Perhaps I can attempt to give the real answer and then the Minister will have the opportunity to correct me if I am wrong. The truth is that the UK Government have, in violation of Article 1 of the Windsor Framework, abdicated their essential security function in Northern Ireland in relation to biosecurity and effectively allow goods to flow in freely from the EU, outsourcing their essential state function in biosecurity to the EU and its legislation. The only biosecurity function and legislation that the UK Government now seek to provide relates to Great Britain and they set out that function in this and other legislation in terms that not only do not apply to Northern Ireland but reconfigures Northern Ireland from being part of the same biosecurity identity as the rest of the UK.
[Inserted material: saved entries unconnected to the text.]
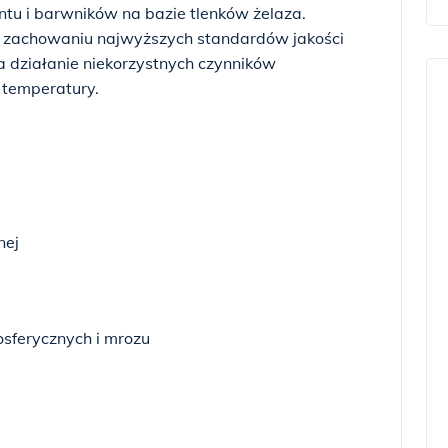
ntu i barwników na bazie tlenków żelaza.
y zachowaniu najwyższych standardów jakości
na działanie niekorzystnych czynników
 temperatury.
nej
sferycznych i mrozu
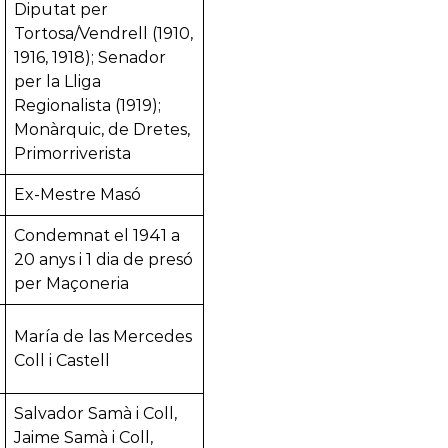
Diputat per
Tortosa/Vendrell (1910,
1916, 1918); Senador
per la Lliga
Regionalista (1919);
Monàrquic, de Dretes,
Primorriverista
Ex-Mestre Masó
Condemnat el 1941 a
20 anys i 1 dia de presó
per Maçoneria
María de las Mercedes
Coll i Castell
Salvador Samà i Coll,
Jaime Samà i Coll,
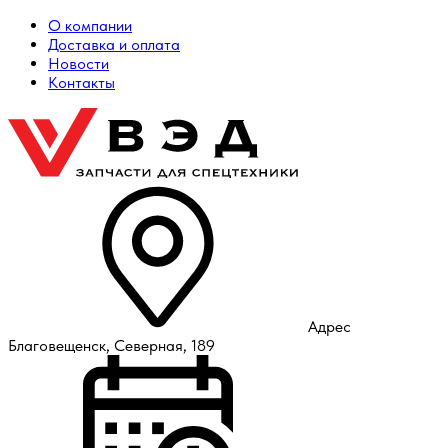
О компании
Доставка и оплата
Новости
Контакты
Адрес
Благовещенск, Северная, 189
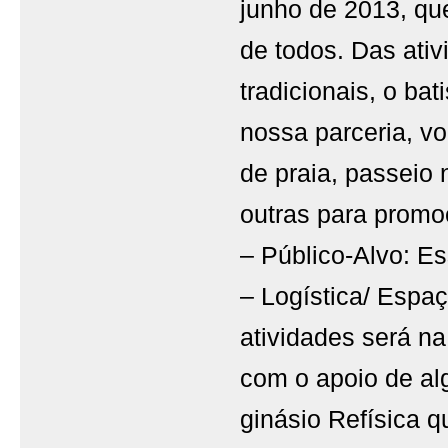
junho de 2013, qu
de todos. Das ativ
tradicionais, o ba
nossa parceria, vol
de praia, passeio 
outras para promo
– Público-Alvo: E
– Logística/ Espa
atividades será n
com o apoio de al
ginásio Refísica q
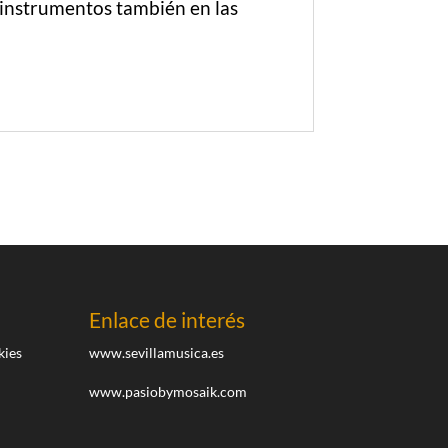
 instrumentos también en las
Enlace de interés
kies
www.sevillamusica.es
www.pasiobymosaik.com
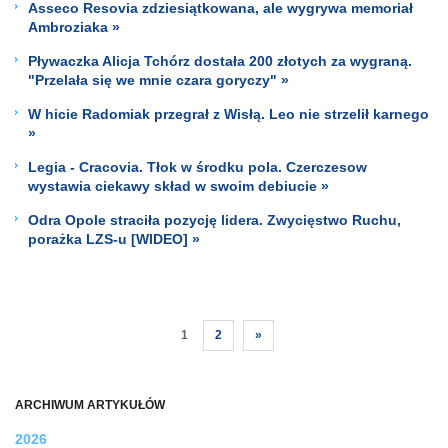
Asseco Resovia zdziesiątkowana, ale wygrywa memoriał
Ambroziaka »
Pływaczka Alicja Tchórz dostała 200 złotych za wygraną.
"Przelała się we mnie czara goryczy" »
W hicie Radomiak przegrał z Wisłą. Leo nie strzelił karnego
»
Legia - Cracovia. Tłok w środku pola. Czerczesow
wystawia ciekawy skład w swoim debiucie »
Odra Opole straciła pozycję lidera. Zwycięstwo Ruchu,
porażka LZS-u [WIDEO] »
1
2
»
ARCHIWUM ARTYKUŁÓW
2026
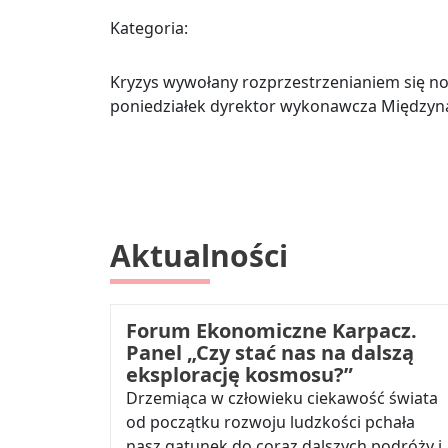
Kategoria:
Kryzys wywołany rozprzestrzenianiem się now
poniedziałek dyrektor wykonawcza Międzyn
Aktualności
Forum Ekonomiczne Karpacz.
Panel „Czy stać nas na dalszą
eksplorację kosmosu?”
Drzemiąca w człowieku ciekawość świata
od początku rozwoju ludzkości pchała
nasz gatunek do coraz dalszych podróży i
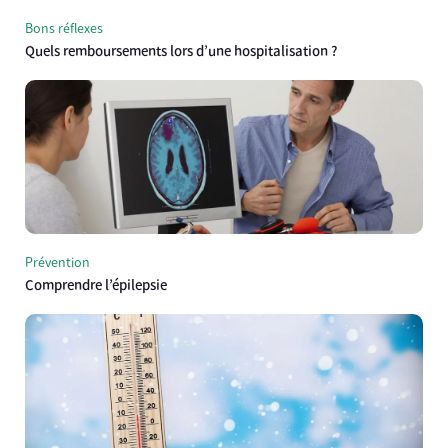
Bons réflexes
Quels remboursements lors d’une hospitalisation ?
Prévention
Comprendre l’épilepsie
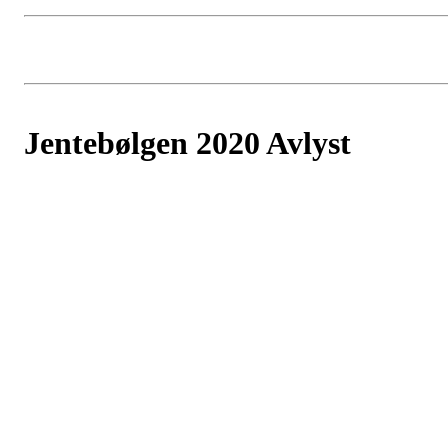
Jentebølgen 2020 Avlyst
Postet av
Jentebølgen
den
23. mai 2020
‼️Dessverre har vi tatt den litt tunge avgjørelsen og må avlyse
Jentebølgen 2020‼️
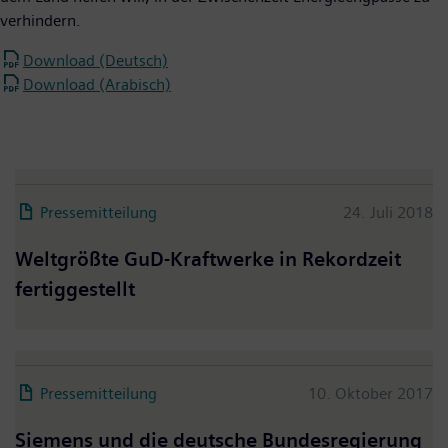
verhindern.
Download (Deutsch)
Download (Arabisch)
Pressemitteilung
24. Juli 2018
Weltgrößte GuD-Kraftwerke in Rekordzeit
fertiggestellt
Pressemitteilung
10. Oktober 2017
Siemens und die deutsche Bundesregierung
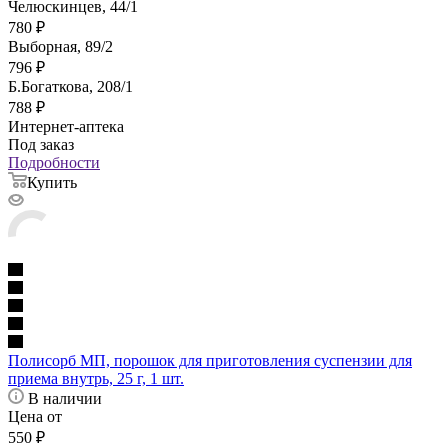
Челюскинцев, 44/1
780
₽
Выборная, 89/2
796
₽
Б.Богаткова, 208/1
788
₽
Интернет-аптека
Под заказ
Подробности
Купить
Полисорб МП, порошок для приготовления суспензии для
приема внутрь, 25 г, 1 шт.
В наличии
Цена от
550
₽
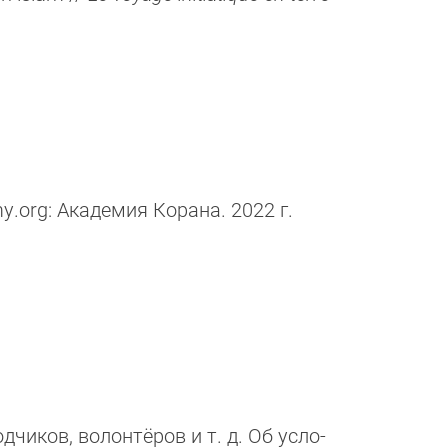
.org: Академия Корана. 2022 г.
чи­ков, волон­тёров и т. д. Об ус­ло­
In all of this—and this might sound surprising—the regulations before us today give great grounds for hope. That sounds rather strange, given everything else I have said, so let me explain. These regulations contain three central components. First, they make provision for an SPS border to protect Great Britain from goods coming from the Republic of Ireland and the wider EU. Secondly, they do so along the Irish Sea rather than on the international boundary on the UK-Republic of Ireland land border. Thirdly, they make provision for that border to be upheld without hard-border infrastructure.
Under these regulations, those wanting to move goods from the Republic and wider EU into Great Britain by way of Northern Ireland are, under Regulations 16 and 17, no longer required to pre-notify to a border control post but can pre-notify instead to authorities based anywhere in GB, and, under Regulations 14, 7 and 11, they are no longer required to attend a border control post on the border and can be directed to SPS facilities away from the border, in some cases in Northern Ireland and in some cases in GB—and in some situations checks can take place at the place of destination.
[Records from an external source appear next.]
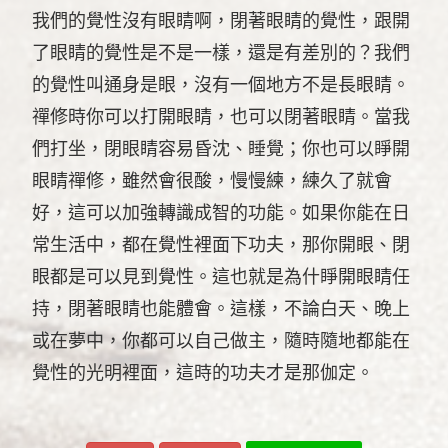
我們的覺性沒有眼睛啊，閉著眼睛的覺性，跟開
了眼睛的覺性是不是一樣，還是有差別的？我們
的覺性叫通身是眼，沒有一個地方不是長眼睛。
禪修時你可以打開眼睛，也可以閉著眼睛。當我
們打坐，閉眼睛容易昏沈、睡覺；你也可以睜開
眼睛禪修，雖然會很酸，慢慢練，練久了就會
好，這可以加強轉識成智的功能。如果你能在日
常生活中，都在覺性裡面下功夫，那你開眼、閉
眼都是可以見到覺性。這也就是為什睜開眼睛任
持，閉著眼睛也能體會。這樣，不論白天、晚上
或在夢中，你都可以自己做主，隨時隨地都能在
覺性的光明裡面，這時的功夫才是那伽定。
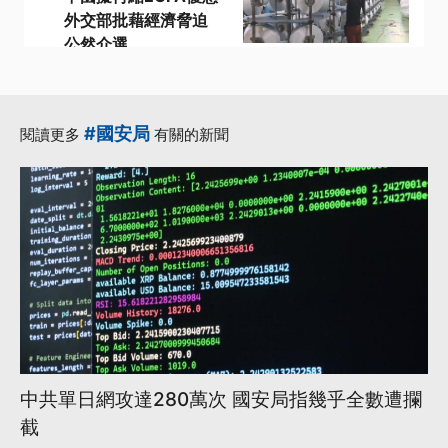
外交部批藉經濟脅迫
公然介選
·
·
·
ECFA
介選
商務部
·
·
外交部
機械
更多...
#國安局
閱讀更多
有關的新聞
中共單日網攻達280萬次 國安局指幾乎全數遭攔
截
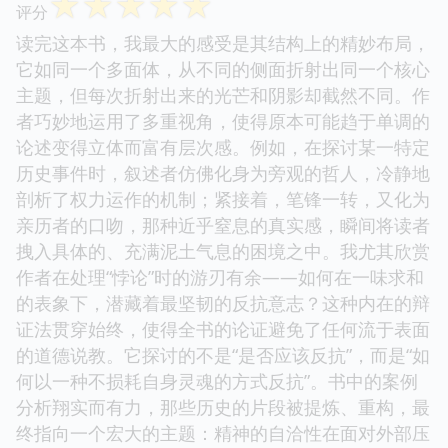
☆
☆
☆
☆
☆
评分
读完这本书，我最大的感受是其结构上的精妙布局，
它如同一个多面体，从不同的侧面折射出同一个核心
主题，但每次折射出来的光芒和阴影却截然不同。作
者巧妙地运用了多重视角，使得原本可能趋于单调的
论述变得立体而富有层次感。例如，在探讨某一特定
历史事件时，叙述者仿佛化身为旁观的哲人，冷静地
剖析了权力运作的机制；紧接着，笔锋一转，又化为
亲历者的口吻，那种近乎窒息的真实感，瞬间将读者
拽入具体的、充满泥土气息的困境之中。我尤其欣赏
作者在处理“悖论”时的游刃有余——如何在一味求和
的表象下，潜藏着最坚韧的反抗意志？这种内在的辩
证法贯穿始终，使得全书的论证避免了任何流于表面
的道德说教。它探讨的不是“是否应该反抗”，而是“如
何以一种不损耗自身灵魂的方式反抗”。书中的案例
分析翔实而有力，那些历史的片段被提炼、重构，最
终指向一个宏大的主题：精神的自洽性在面对外部压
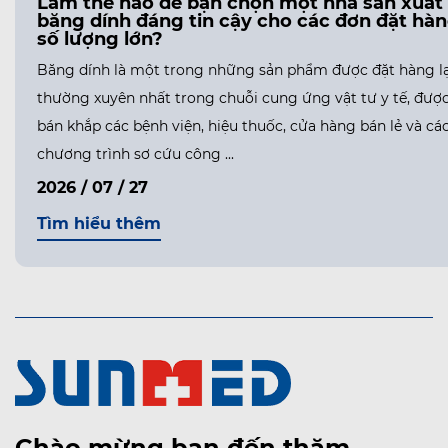
ể bạn tháo băng hydrocoloid
Làm thế nào
oàn mà không làm tổn thương
băng dính đ
?
số lượng lớ
Hydrocolloid Dính Tốt đến vậy Băng
Băng dính là mộ
hiết kế để tạo thành một miếng dán chắc
thường xuyên nh
n vết thương và miếng bịt đó là toàn bộ lý
bán khắp các bện
c...
chương trình sơ 
2026 / 07 / 27
Tìm hiểu thê
Chào mừng bạn đến thăm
This is a huge breakthrough, but it makes these regulations completely unsustainable. The justification for moving the border between the Republic of Ireland and the UK to the Irish Sea was that, if a hard border was erected along the actual international border, it would be provocative and terrorists would attack the border infrastructure and anyone employed in staffing the border.
It was never that the border cannot be where it is. The whole point of the Belfast/Good Friday agreement was and is to recognise that unless and until there is a border poll and a majority of people in both Northern Ireland and the Republic vote for Northern Ireland to leave the UK and become part of the Republic, the international border remains where it is and Northern Ireland remains in the UK.
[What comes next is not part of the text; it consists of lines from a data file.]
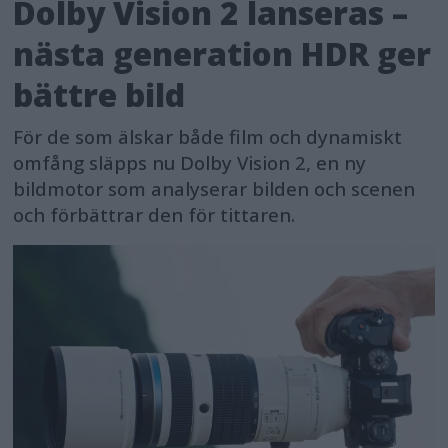
Dolby Vision 2 lanseras –
nästa generation HDR ger
bättre bild
För de som älskar både film och dynamiskt
omfång släpps nu Dolby Vision 2, en ny
bildmotor som analyserar bilden och scenen
och förbättrar den för tittaren.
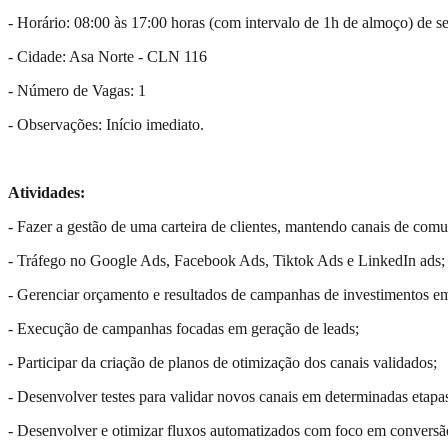
- Horário: 08:00 às 17:00 horas (com intervalo de 1h de almoço) de s
- Cidade: Asa Norte - CLN 116
- Número de Vagas: 1
- Observações: Início imediato.
Atividades:
- Fazer a gestão de uma carteira de clientes, mantendo canais de comu
- Tráfego no Google Ads, Facebook Ads, Tiktok Ads e LinkedIn ads;
- Gerenciar orçamento e resultados de campanhas de investimentos em 
- Execução de campanhas focadas em geração de leads;
- Participar da criação de planos de otimização dos canais validados;
- Desenvolver testes para validar novos canais em determinadas etapas
- Desenvolver e otimizar fluxos automatizados com foco em conversã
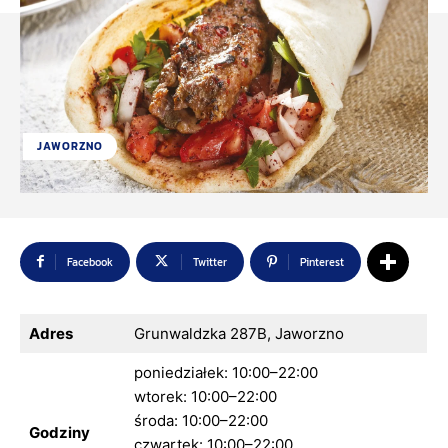
JAWORZNO
Facebook
Twitter
Pinterest
Adres
Grunwaldzka 287B, Jaworzno
poniedziałek: 10:00–22:00
wtorek: 10:00–22:00
środa: 10:00–22:00
Godziny
czwartek: 10:00–22:00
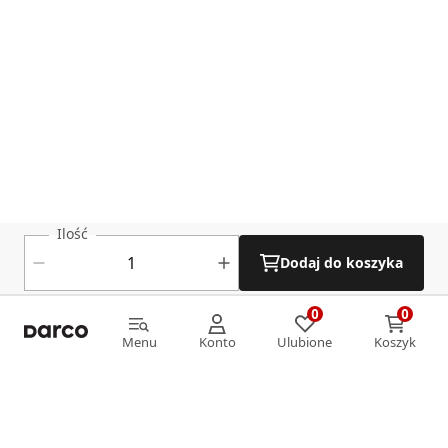
Ilość
Dodaj do koszyka
0
0
0
0
Menu
Konto
Ulubione
Koszyk
Menu
Konto
Ulubione
Koszyk
Informacje
O nas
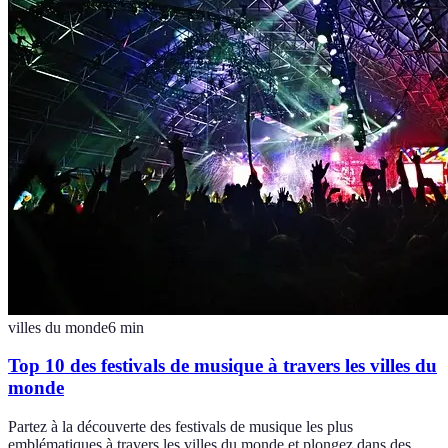
villes du monde
6
min
Top 10 des festivals de musique à travers les villes du
monde
Partez à la découverte des festivals de musique les plus
emblématiques à travers les villes du monde et plongez dans des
In this context, a border without infrastructure has long existed across the island of Ireland for multiple purposes: tax, excise and legislation. We even have miles into kilometres and pounds into euros when we cross the border. Checks happen there. During Covid, the Republic conducted border checks and people moving south were stopped in their cars. Recently, we saw Irish police seek to enforce the border for immigration purposes. The difficulty presented by Brexit—I say this particularly to the noble Baroness, Lady Suttie—was not that there should be a border, because there already was a border. It was thought that adding an SPS and customs border to the excise, tax and legal border would require permanent infrastructure that might be attacked: a hard border.